Parliament announced the independent panel to assess and report back within 30 days whether there is a case to consider Busisiwe Mkhwebane’s removal.

First published in the Daily Maverick 168 weekly newspaper.

Sometimes what affects the House happens outside it. Like the next round in the Public Protector’s protracted court battle against the inquiry into her removal from office. This week Public Protector Busisiwe Mkhwebane asked for leave to appeal the dismissal of her bid for an interdict to stop Parliament from inquiring into whether or not she’s fit for office.

On 9 October, Judge Vincent Saldanha, with fellow Western Cape High Court judges Monde Samela and Elize Steyn, dismissed Mkhwebane’s application.

“It is moreover not only in the public interest, but of equal importance are considerations by this court of not unduly intruding into the terrain of the National Assembly that is constitutionally mandated of holding the applicant accountable…”

Tuesday’s leave to appeal hearing may turn out to be round one of an appeal bid that could go all the way to the Constitutional Court.

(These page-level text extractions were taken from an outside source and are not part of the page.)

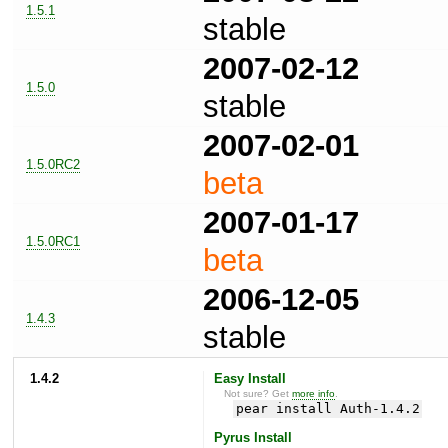
1.5.1
stable
2007-02-12
1.5.0
stable
2007-02-01
1.5.0RC2
beta
2007-01-17
1.5.0RC1
beta
2006-12-05
1.4.3
stable
1.4.2
Easy Install
Not sure? Get
more info
.
pear install Auth-1.4.2
Pyrus Install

Regardless, Parliament announced the independent panel to assess and report back within 30 days whether there is a case to consider Mkhwebane’s removal. This is step three in a 17-step process. And it’s an eminent panel: retired Constitutional Court Judge Bess Nkabinde and advocates Dumisa Ntsebeza and Johan de Waal.

Establishing the panel is important: it’s the legislative sphere of the state’s assertion of its constitutional mandate and responsibilities against time pressure, legal challenges and politicking.

 

Sometimes Parliament misses a beat

The 2007 Ministerial Handbook accorded former ministers 48 single business class air tickets and 24 for their spouses, every year, with ex-deputy ministers getting 36 single business class air tickets and their spouses 18.

It was always clear this travel privilege was for Parliament’s purse. Those perks were done away with in 2019’s Ministerial Handbook that came into effect on 20 November 2019 – finally – after a decade-long review.

Yet Parliament continued to shell out for those business class flights, according to a Sunday Times report on a DA Promotion of Access to Information Act request. It’s a multimillion-rand misstep by the institution that should’ve learnt its lessons from the 2003 Travelgate scandal.

Questions must arise how this air travel policy co-ordination has fallen through the cracks. Because ministers and deputy ministers are MPs – only two Cabinet appointments can be made from outside Parliament – they would still qualify for parliamentary benefits as ex-MPs, even if the Ministerial Handbook no longer includes perks for retired ministers and former deputies.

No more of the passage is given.